◆ Input:
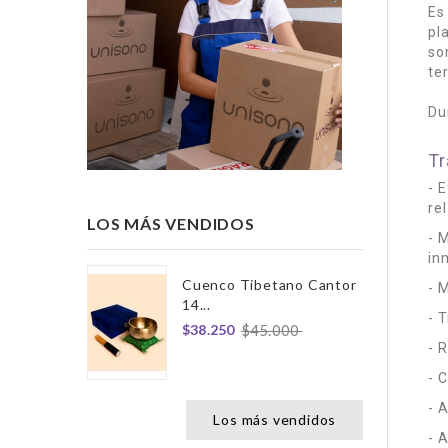
Es
pl
so
te
Du
Tr
- 
re
LOS MÁS VENDIDOS
-15%
- 
in
Cuenco Tibetano Cantor
- 
14...
- 
$38.250
$45.000
- 
- 
- 
Los más vendidos
- A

◆ What to produce: The output should consist of every entry above, printed exactly, with the images removed.

◆ Worked solution:
Es
pl
so
te
Du
Tr
- 
re
LOS MÁS VENDIDOS
-15%
- 
in
Cuenco Tibetano Cantor
- 
14...
- 
$38.250
$45.000
- 
- 
- 
Los más vendidos
- A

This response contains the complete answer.